[DIRECTIONS] Look below for lines that hold the string "macular" and copy each one.
________________
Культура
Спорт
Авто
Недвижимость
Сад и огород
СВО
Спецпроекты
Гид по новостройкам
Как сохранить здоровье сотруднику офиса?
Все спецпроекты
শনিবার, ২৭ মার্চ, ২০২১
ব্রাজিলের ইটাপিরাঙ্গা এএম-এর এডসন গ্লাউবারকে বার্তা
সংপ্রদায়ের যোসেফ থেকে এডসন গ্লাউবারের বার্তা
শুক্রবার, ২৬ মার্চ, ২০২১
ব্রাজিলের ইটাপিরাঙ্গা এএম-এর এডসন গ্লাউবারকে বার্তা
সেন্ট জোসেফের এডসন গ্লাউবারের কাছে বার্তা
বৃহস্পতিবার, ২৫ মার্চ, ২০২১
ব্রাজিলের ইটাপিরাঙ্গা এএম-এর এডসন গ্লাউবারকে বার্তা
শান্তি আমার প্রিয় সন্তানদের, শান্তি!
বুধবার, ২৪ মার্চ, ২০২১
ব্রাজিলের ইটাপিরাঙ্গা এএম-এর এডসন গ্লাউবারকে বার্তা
________________
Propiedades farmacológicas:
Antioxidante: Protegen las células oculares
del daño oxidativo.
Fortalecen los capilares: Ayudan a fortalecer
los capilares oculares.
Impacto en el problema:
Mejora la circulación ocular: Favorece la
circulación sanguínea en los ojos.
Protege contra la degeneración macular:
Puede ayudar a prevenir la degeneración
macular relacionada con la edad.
________________
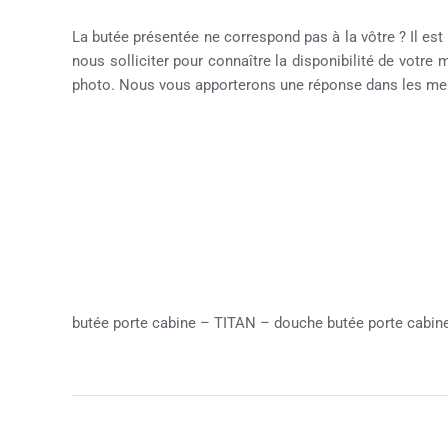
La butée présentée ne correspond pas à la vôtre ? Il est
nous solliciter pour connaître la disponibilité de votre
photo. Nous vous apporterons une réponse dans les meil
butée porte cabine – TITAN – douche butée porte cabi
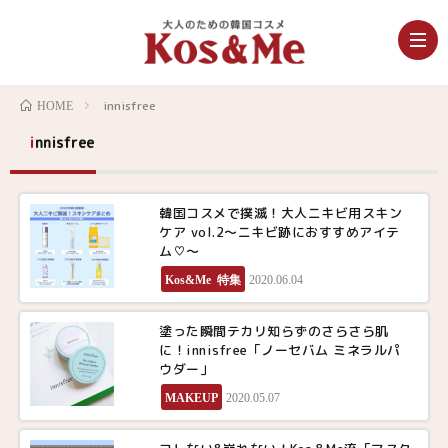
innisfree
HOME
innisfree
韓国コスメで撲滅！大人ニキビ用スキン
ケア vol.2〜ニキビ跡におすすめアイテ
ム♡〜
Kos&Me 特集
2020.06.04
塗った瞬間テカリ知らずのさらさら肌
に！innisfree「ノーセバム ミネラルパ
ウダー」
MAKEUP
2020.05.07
________________
[OUTPUT OF THE TASK]
Protege contra la degeneración macular:
macular relacionada con la edad.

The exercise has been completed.